- Opening Delimiter -

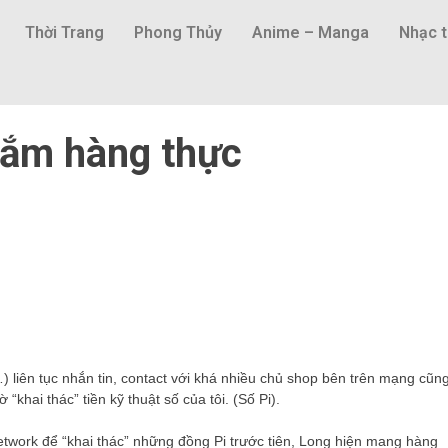
Thời Trang
Phong Thủy
Anime – Manga
Nhạc t
sắm hàng thực
liên tục nhắn tin, contact với khá nhiều chủ shop bên trên mạng cũn
khai thác” tiền kỹ thuật số của tôi. (Số Pi).
twork để “khai thác” những đồng Pi trước tiên, Long hiện mang hàng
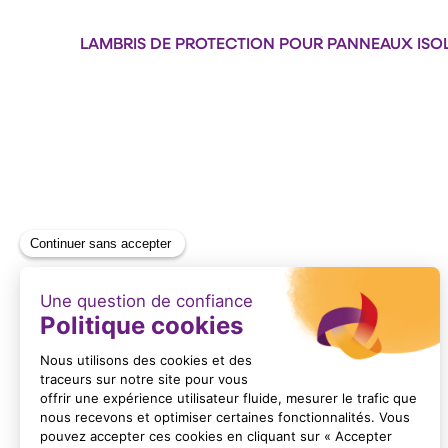
LAMBRIS DE PROTECTION POUR PANNEAUX ISO
Format : PDF (244 Ko)
ANGLEROND-BIDURETE
Format : PDF (251 Ko)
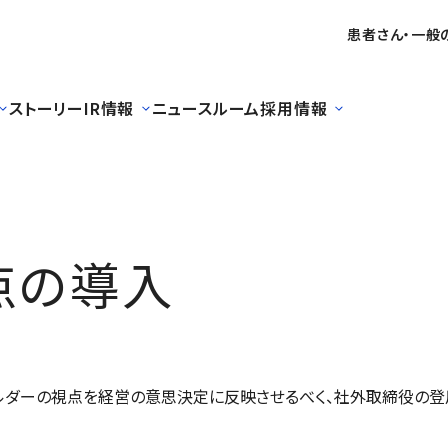
患者さん・一般
ストーリー
IR情報
ニュースルーム
採用情報
点の導入
ルダーの視点を経営の意思決定に反映させるべく、社外取締役の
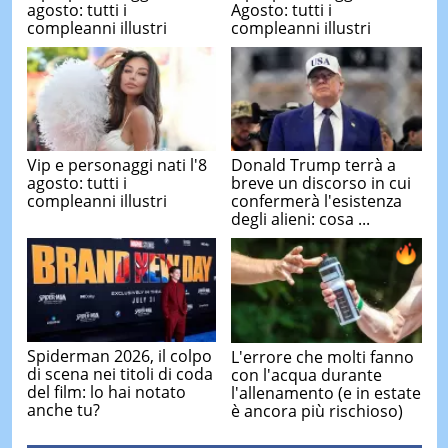
agosto: tutti i
Agosto: tutti i
compleanni illustri
compleanni illustri
Vip e personaggi nati l'8
Donald Trump terrà a
agosto: tutti i
breve un discorso in cui
compleanni illustri
confermerà l'esistenza
degli alieni: cosa ...
Spiderman 2026, il colpo
L'errore che molti fanno
di scena nei titoli di coda
con l'acqua durante
del film: lo hai notato
l'allenamento (e in estate
anche tu?
è ancora più rischioso)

- Closing Delimiter -

### EXERCISE DETAILS
Please retype the data exactly as it appears, but without any of its pictures.

### ANSWER TO THIS PROBLEM
Thời Trang
Phong Thủy
Anime – Manga
Nhạc t
sắm hàng thực
liên tục nhắn tin, contact với khá nhiều chủ shop bên trên mạng cũn
khai thác” tiền kỹ thuật số của tôi. (Số Pi).
twork để “khai thác” những đồng Pi trước tiên, Long hiện mang hàng
LAMBRIS DE PROTECTION POUR PANNEAUX ISO
Format : PDF (244 Ko)
ANGLEROND-BIDURETE
Format : PDF (251 Ko)
患者さん・一般
ストーリー
IR情報
ニュースルーム
採用情報
点の導入
ルダーの視点を経営の意思決定に反映させるべく、社外取締役の
agosto: tutti i
Agosto: tutti i
compleanni illustri
compleanni illustri
Vip e personaggi nati l'8
Donald Trump terrà a
agosto: tutti i
breve un discorso in cui
compleanni illustri
confermerà l'esistenza
degli alieni: cosa ...
Spiderman 2026, il colpo
L'errore che molti fanno
di scena nei titoli di coda
con l'acqua durante
del film: lo hai notato
l'allenamento (e in estate
anche tu?
è ancora più rischioso)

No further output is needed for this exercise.